Domestic Violence: What Students Need to Know
These six tips can help students identify, and more importantly stop, domestic violence against themselves or loved ones.
By Bridgett Brumbaugh, Youngstown State University
“He’s a little over protective. It’s no big deal.”
“She gets a little jealous sometimes. She loves me and that’s how she shows it.”
“It’s a few hurtful words. Everyone argues.”
“I said no, but gave in. That’s not rape.”
These are the words of denial. Students, faculty and law enforcement continually make excuses for the physical, sexual and verbal abuse that occurs across the country. Abusive behaviors are not okay, and students must stop accepting them as a normal part of dating.
The social repercussions of talking about or acknowledging the abuse keep victims trapped in the situation. Watching for signs, developing a support network, providing more on campus resources and changing the mentality of “blaming the victim” are measures all students can take to tackle this issue.
The Center for Disease Control estimates that in the United States, 1 in 45 men and 1 in 10 women are victims of sexual violence. The report also found that nearly half of all men and women have experienced aggressive behavior by an intimate partner in their lifetime. However, most cases of domestic violence go unreported. According to one study, the most common excuse for not reporting violent incidents was classifying it as a private/personal issue.
Are you are being too judgmental or overreacting to a situation? Maybe not. The cycle of violence is a chart used to analyze the behaviors of abusive people. It can be a first step in realizing that a serious problem is going on, rather than labeling the actions as immature, angry or out of character. Once you understand the behaviors are not normal or healthy, you can take the next steps.
So, what can you do or how can you help?
1. Utilize Campus Resources
Campus resources like counseling services, campus police, resident advisors and professors are available. A picture of the abuser can be provided to campus police to identify when they are on campus. Resident advisors can be cautious of someone approaching them and asking about you.
When I lived on campus, the ex-husband of a resident was looking for her. He called random numbers asking if anyone knew his ex, identified himself as her husband and told people he was merely looking for his wife. Our resident advisor quickly held a meeting, documented the calls and notified campus police.
2. Alert the Police
You must also contact local law enforcement.
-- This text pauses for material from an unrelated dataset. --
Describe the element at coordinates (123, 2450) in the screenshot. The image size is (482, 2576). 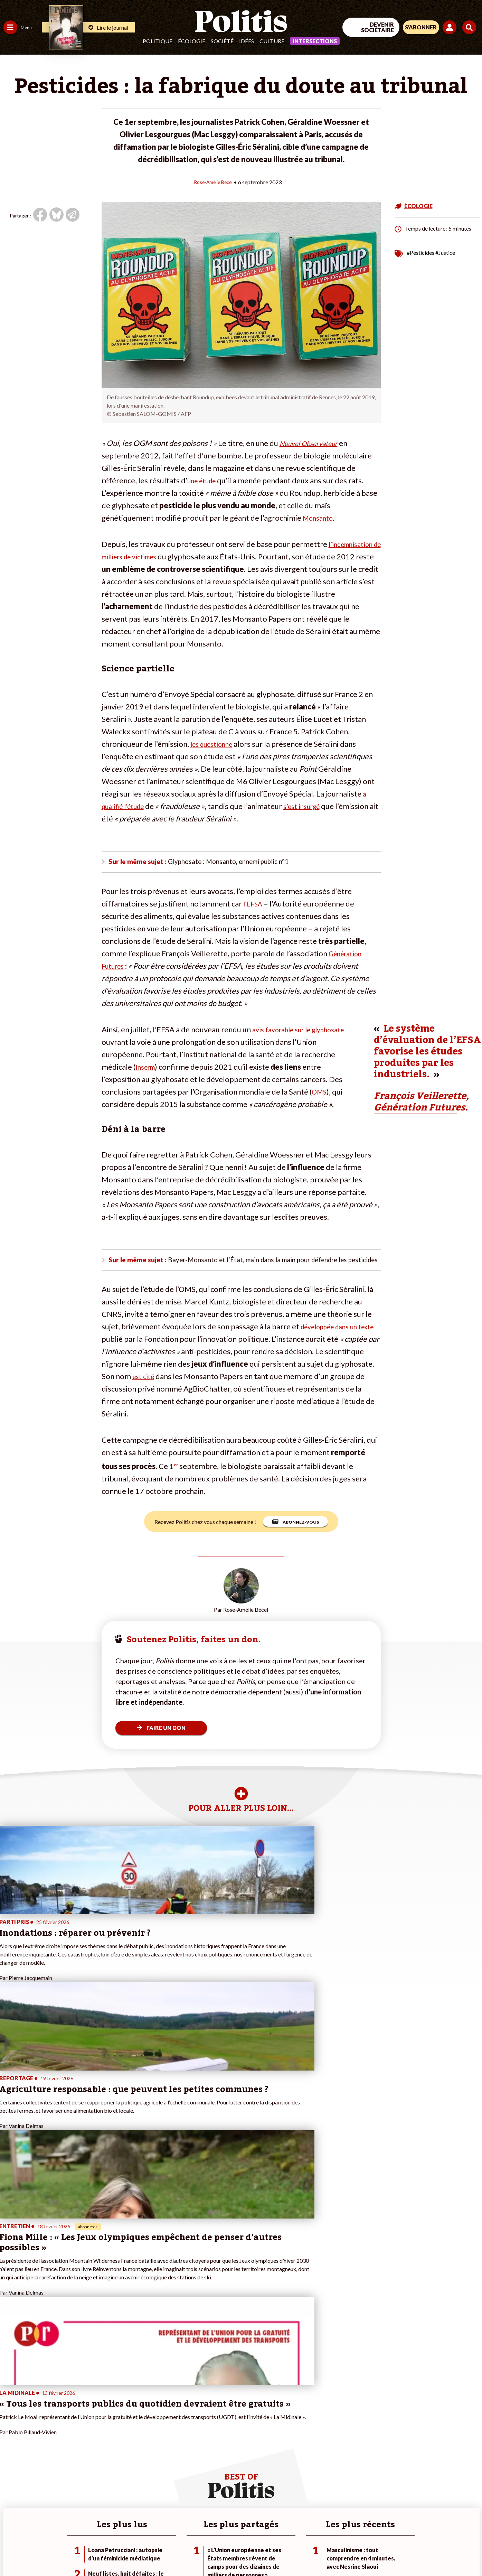 I see `#Gauche` at that location.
Do not be surprised if they are dismissive of your complaint. Studies indicate that members of law enforcement have a high rate of abusers in the profession. Stay strong, demand an incident report number and do not let it go.
3. Contact a Local Shelter
The shelter can provide counseling, housing and legal services if you qualify. This may be the last place you want to go, especially if you have pets. Remember there are resources for housing your pets. Redrover.org offers funding to board your pet as do a few other organizations.
4. Support the Victim
If you are a friend, do not judge the victim or make excuses for the abuser. Offer an open ear, a place to stay, good music or anything positive.
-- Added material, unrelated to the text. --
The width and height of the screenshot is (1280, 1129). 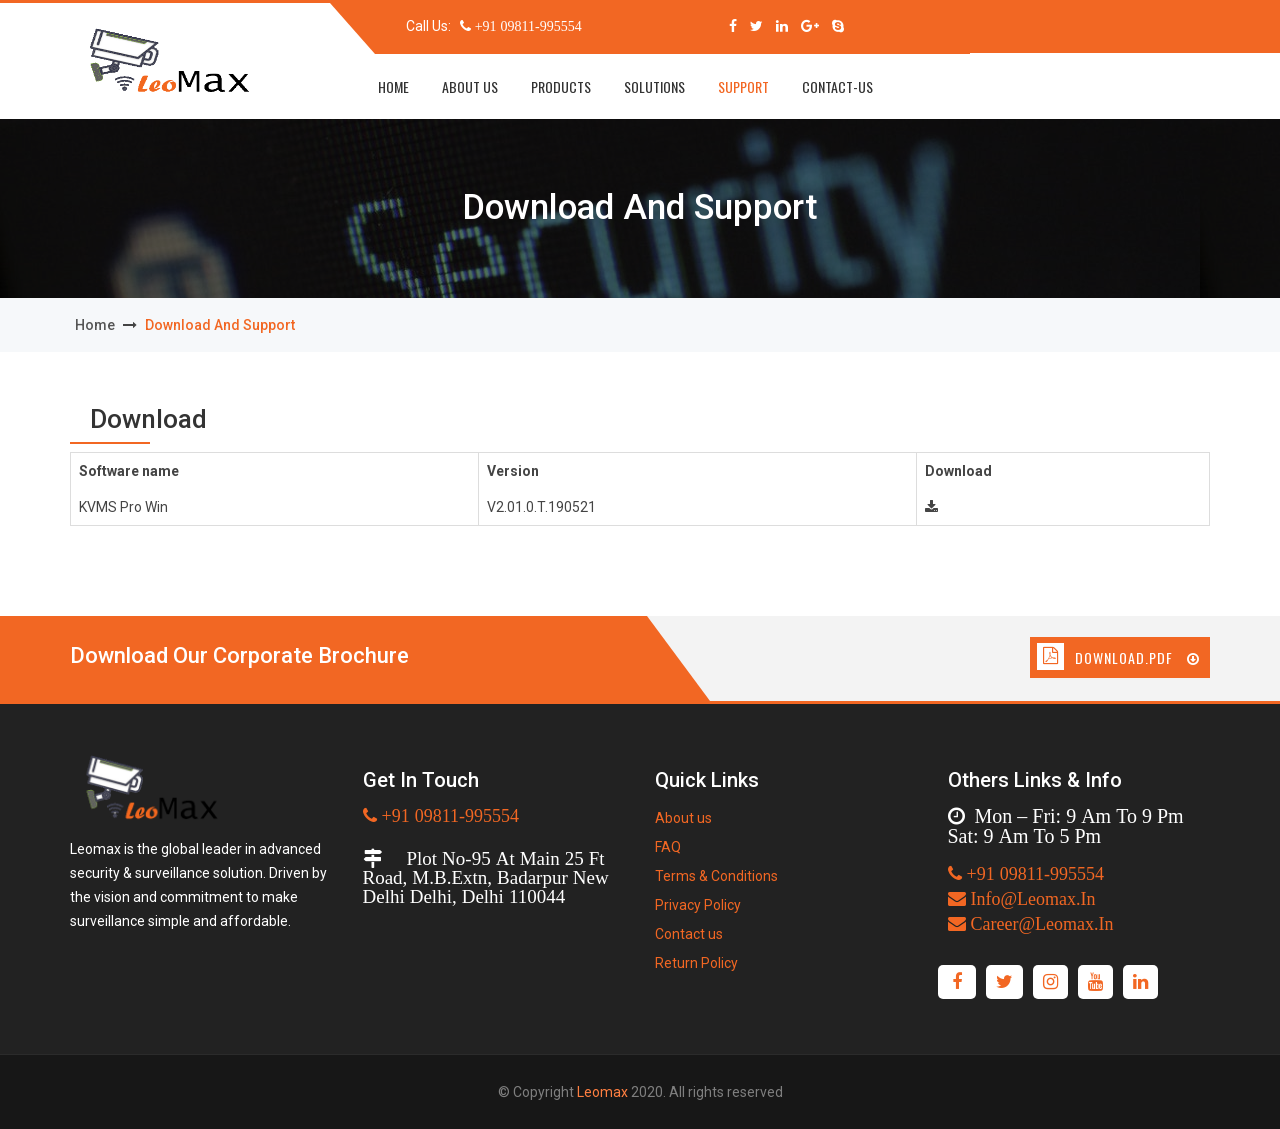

You have no idea what has been taking place behind closed doors, and the abusive behaviors may have already been driven away close friends.
You can also be the one who picks up personal items from the abuser. Do not encourage your friend to go alone or meet with them. Go with your friend to the doctor, appointments and any other place they may need you. A few moments of your time can be a life saver for your friend.
5. Do Not Ignore It
If your mind starts to justify behaviors or wanders to the avoidance area of your brain, stop those thoughts. You are getting an education to better yourself and increase employment prospects. Do you know what can happen if you do not stop the abuse? You can lose your job. Only 15 states provide workplace protection laws.
If this person calls your job, shows up to your place of employment or begins emailing staff, you will start to ask yourself why you did not do something sooner. You may be able to pursue legal action for wrongful termination, but do all of the reporting you can before it gets to that point.
6. Stay Safe
Above all else, you need to protect you. Your life is much more important than the opinions of others. Use all of the resources available to you, reach out to close friends and keep yourself focused on living your life.
You can get your education and stop the violence from escalating. It takes awareness and action from students and faculty to ensure victims of domestic violence remain safe.